It was apparently established in Ashford that a planning permission must be construed solely by reference to the decision notice which actually grants permission, and that resort can only be had to the application and submitted drawings if they are expressly incorporated in the permission by clear words set out in the description of the development which the permission authorises, unless the words of the planning permission are ambiguous, in which case resort can then be had to extraneous material, and in particular to the application and submitted drawings.

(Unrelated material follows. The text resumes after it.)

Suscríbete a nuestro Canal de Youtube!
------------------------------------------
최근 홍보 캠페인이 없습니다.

This approach was refined in Barnett, which established that the approved drawings must be taken to be included in the permission, because in many cases the permission would be meaningless without the approved drawings. In practice, the approved drawings are usually listed in the permission so as to confirm which drawings the permission refers to.

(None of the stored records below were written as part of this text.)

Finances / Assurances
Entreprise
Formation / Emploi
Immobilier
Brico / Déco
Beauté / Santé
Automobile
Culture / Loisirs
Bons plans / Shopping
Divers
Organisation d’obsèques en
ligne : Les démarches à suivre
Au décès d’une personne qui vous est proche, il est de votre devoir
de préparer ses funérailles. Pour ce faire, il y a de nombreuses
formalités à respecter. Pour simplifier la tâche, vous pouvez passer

Another case has now reached the High Court - Stevenage BC v. SSCLG [2010] EWHC 1289 (Admin) (in which judgment was given on 3 June) which raises further questions as to the interpretation of a planning permission. In this case, a planning permission which, according to its wording, was for external alterations to a retail unit was found by an Inspector in an LDC appeal also to grant permission for internal alterations to subdivide the retail unit. Normally, internal alterations do not require planning permission but, without going into the detail, the nature of the internal alterations in this case was such as to constitute development requiring planning permission.
Relying on Barnett, the Deputy Judge upheld the Inspector’s decision, and confirmed that because the application drawings clearly showed the internal alterations, they must be taken to have been included in the planning permission for alterations to the building granted in 2006.
The High Court has granted permission to appeal to the Court of Appeal in this case, because the principal point as to the primacy of the planning permission notice is an important one and in a context such as this has not been explicitly dealt with by the Court of Appeal [in Barnett].
So watch this space in a few months time for what will hopefully be a definitive decision from the Court of Appeal on the interpretation of planning permissions, particularly as regards the relationship between the wording of the notice and the approved drawings.